Exercise instructions: Go through the lines below and repeat each one exactly, skipping pictures.

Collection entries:

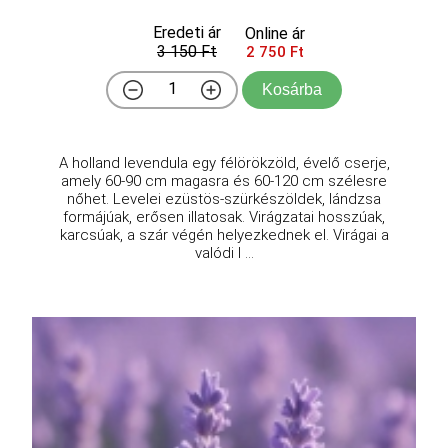
Eredeti ár
Online ár
3 150 Ft
2 750 Ft
Kosárba
A holland levendula egy félörökzöld, évelő cserje,
amely 60-90 cm magasra és 60-120 cm szélesre
nőhet. Levelei ezüstös-szürkészöldek, lándzsa
formájúak, erősen illatosak. Virágzatai hosszúak,
karcsúak, a szár végén helyezkednek el. Virágai a
valódi l ...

Response:
Eredeti ár
Online ár
3 150 Ft
2 750 Ft
Kosárba
A holland levendula egy félörökzöld, évelő cserje,
amely 60-90 cm magasra és 60-120 cm szélesre
nőhet. Levelei ezüstös-szürkészöldek, lándzsa
formájúak, erősen illatosak. Virágzatai hosszúak,
karcsúak, a szár végén helyezkednek el. Virágai a
valódi l ...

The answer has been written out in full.